家の外で担架に乗せてもらう。母の体を防護バッグで覆う。
びっくりした。いまってそこまでするの?

近くの病院が受け入れてくれることになったので、急がなくていいので保険証を持ってくるように言われ、母だけを乗せて救急車はそのまま行ってしまった。

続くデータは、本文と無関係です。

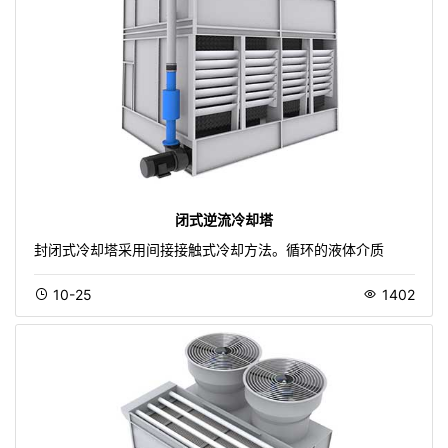
闭式逆流冷却塔
封闭式冷却塔采用间接接触式冷却方法。循环的液体介质
10-25
1402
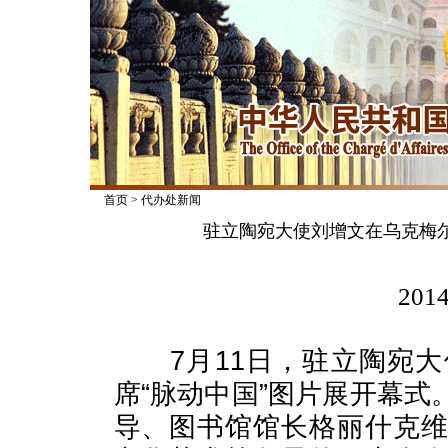
首页
>
代办处新闻
驻立陶宛大使刘增文在乌克梅尔
2014
7月11日，驻立陶宛大
席“脉动中国”图片展开幕
导、图书馆馆长格丽什克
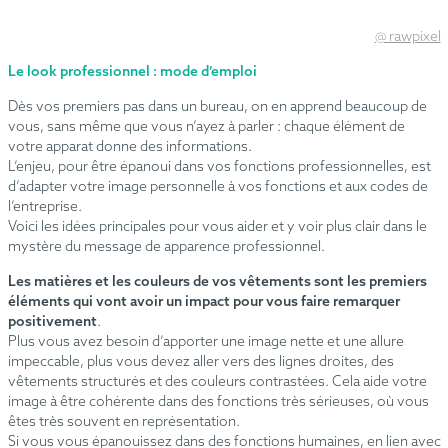
@ rawpixel
Le look professionnel : mode d’emploi
Dès vos premiers pas dans un bureau, on en apprend beaucoup de
vous, sans même que vous n’ayez à parler : chaque élément de
votre apparat donne des informations.
L’enjeu, pour être épanoui dans vos fonctions professionnelles, est
d’adapter votre image personnelle à vos fonctions et aux codes de
l’entreprise.
Voici les idées principales pour vous aider et y voir plus clair dans le
mystère du message de apparence professionnel.
Les matières et les couleurs de vos vêtements
sont les premiers
éléments qui vont avoir un impact pour vous faire remarquer
positivement
.
Plus vous avez besoin d’apporter une image nette et une allure
impeccable, plus vous devez aller vers des lignes droites, des
vêtements structurés et des couleurs contrastées. Cela aide votre
image à être cohérente dans des fonctions très sérieuses, où vous
êtes très souvent en représentation.
Si vous vous épanouissez dans des fonctions humaines, en lien avec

急がなくていいと言われたものの。保険証など必要なものを探す。モノが多い高齢者の家でこれらの重要品を探すのは本当に大変だ。幸い、この日はすぐに見つけることができた。

父を置いていけないので、車で一緒に病院に向かう。
病院の受付に話すと、案内された場所で待機していると、防護服のスタッフが来て、言った。
「●●さん(母)ですが、コロナの検査をしたところ、陽性反応が出ました」
「これからそのまま救急車で●●病院へ転送します。」

最初に聴いた時に感じたのは、うそでしょう、というものだった。
母はほとんど家から出ない。感染しようがないのだ。
少なくともそう思っていた。

当時のコロナは病原菌そのものだった。
問答無用の2週間隔離。
とりあえずどこにも行かずに実家に戻った。
保健所からの連絡を待つ。

事前にスーパーで買っておいたおかずをあたためて父と食べた。
これからどうなるんだろう。不安でいっぱいだった。